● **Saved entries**

----------------

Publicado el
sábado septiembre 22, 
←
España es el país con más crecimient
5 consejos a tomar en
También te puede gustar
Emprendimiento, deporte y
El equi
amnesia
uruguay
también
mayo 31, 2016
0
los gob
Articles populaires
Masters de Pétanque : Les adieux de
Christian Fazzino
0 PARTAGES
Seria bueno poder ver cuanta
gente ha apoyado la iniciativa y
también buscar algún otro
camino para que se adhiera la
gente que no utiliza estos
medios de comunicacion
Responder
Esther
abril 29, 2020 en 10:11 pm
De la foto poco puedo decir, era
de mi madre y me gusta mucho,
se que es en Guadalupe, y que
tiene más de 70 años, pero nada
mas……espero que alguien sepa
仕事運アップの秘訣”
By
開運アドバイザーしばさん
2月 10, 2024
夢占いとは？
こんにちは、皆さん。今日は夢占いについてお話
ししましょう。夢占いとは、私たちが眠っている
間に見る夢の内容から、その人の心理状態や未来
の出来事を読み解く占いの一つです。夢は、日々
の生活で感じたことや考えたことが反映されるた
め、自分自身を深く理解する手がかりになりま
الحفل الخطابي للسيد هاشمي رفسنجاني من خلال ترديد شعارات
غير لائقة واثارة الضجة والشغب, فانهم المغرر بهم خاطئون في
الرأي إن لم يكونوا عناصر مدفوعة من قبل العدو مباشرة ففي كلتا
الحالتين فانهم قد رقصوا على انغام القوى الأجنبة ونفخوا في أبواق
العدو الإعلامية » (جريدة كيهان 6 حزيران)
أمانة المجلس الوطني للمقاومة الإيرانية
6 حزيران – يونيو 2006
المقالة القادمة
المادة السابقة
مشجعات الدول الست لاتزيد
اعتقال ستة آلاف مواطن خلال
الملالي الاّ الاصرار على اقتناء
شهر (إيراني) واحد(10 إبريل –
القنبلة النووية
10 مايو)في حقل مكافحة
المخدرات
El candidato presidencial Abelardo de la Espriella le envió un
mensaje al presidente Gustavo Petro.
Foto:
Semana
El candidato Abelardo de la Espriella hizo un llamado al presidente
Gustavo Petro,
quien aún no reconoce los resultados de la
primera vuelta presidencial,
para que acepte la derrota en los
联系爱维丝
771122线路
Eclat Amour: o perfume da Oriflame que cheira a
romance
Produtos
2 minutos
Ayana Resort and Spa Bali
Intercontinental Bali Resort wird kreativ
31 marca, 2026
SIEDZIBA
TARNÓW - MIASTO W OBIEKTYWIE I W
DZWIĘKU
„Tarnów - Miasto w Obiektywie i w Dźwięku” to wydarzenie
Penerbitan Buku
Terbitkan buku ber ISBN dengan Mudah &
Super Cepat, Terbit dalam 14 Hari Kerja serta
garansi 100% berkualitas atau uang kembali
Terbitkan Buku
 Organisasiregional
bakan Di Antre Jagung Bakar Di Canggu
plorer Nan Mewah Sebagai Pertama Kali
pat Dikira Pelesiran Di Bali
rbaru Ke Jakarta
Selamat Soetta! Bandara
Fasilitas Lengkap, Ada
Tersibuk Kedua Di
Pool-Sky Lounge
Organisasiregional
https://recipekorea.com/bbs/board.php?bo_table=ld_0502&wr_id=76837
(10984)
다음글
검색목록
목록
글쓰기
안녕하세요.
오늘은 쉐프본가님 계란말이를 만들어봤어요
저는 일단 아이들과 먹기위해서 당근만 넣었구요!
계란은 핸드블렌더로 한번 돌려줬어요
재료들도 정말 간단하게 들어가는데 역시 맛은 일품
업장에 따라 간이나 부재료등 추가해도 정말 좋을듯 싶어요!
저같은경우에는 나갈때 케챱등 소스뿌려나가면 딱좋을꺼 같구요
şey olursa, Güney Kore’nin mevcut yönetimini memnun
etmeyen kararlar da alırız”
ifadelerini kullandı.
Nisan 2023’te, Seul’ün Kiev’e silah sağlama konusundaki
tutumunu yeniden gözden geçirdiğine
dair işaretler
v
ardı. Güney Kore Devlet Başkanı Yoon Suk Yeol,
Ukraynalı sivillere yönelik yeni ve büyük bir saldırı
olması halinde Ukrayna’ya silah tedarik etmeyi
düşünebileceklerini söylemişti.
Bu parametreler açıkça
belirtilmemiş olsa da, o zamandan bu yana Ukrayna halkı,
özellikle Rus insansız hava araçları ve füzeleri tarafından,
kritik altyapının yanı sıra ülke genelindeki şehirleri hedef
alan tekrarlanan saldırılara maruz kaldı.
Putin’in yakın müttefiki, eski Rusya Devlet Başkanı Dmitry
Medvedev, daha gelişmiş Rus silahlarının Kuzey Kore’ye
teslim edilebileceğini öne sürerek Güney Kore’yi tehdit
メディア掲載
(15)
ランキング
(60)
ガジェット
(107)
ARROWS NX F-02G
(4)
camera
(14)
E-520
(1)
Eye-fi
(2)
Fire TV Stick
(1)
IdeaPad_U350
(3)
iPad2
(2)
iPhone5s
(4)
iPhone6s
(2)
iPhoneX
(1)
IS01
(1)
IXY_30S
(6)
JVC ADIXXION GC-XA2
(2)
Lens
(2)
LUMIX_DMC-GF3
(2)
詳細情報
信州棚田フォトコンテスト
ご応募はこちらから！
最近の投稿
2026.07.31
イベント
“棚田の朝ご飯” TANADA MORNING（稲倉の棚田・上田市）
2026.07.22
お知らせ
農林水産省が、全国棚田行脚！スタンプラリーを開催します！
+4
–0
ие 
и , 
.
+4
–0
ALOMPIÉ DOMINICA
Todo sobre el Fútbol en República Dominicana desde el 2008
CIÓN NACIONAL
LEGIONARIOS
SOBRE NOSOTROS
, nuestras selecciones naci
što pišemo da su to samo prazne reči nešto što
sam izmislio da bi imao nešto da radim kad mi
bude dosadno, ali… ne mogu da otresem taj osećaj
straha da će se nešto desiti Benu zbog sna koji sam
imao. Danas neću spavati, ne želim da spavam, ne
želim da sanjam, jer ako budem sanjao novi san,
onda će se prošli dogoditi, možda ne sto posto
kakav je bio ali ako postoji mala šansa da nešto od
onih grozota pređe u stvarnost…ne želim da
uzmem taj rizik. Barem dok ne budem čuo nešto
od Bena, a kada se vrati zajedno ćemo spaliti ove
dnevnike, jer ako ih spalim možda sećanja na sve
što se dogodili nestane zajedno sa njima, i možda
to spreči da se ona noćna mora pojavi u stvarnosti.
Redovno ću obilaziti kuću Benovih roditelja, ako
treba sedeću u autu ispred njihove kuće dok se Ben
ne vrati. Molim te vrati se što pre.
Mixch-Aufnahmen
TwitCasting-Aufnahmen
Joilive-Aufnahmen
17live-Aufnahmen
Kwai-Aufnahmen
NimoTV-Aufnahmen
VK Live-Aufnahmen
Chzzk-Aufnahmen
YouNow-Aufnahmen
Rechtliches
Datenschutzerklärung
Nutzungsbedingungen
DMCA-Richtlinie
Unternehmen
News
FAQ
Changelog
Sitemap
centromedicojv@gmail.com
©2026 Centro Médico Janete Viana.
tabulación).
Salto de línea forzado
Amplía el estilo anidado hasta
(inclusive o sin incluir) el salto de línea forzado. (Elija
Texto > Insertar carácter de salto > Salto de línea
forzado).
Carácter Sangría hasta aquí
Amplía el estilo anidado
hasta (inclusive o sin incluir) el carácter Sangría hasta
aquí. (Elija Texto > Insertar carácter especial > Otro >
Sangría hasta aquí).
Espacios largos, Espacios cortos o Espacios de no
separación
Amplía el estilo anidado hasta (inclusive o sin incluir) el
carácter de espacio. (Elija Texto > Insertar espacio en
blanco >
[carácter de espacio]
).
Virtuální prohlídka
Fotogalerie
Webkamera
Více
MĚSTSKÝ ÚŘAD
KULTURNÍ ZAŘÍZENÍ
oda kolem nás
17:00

----------------

● **WHAT YOU NEED TO DO**
All lines in the records above that contain "inclusive" are to be reported.

● **ANSWER SECTION**
(inclusive o sin incluir) el salto de línea forzado. (Elija
hasta (inclusive o sin incluir) el carácter Sangría hasta
Amplía el estilo anidado hasta (inclusive o sin incluir) el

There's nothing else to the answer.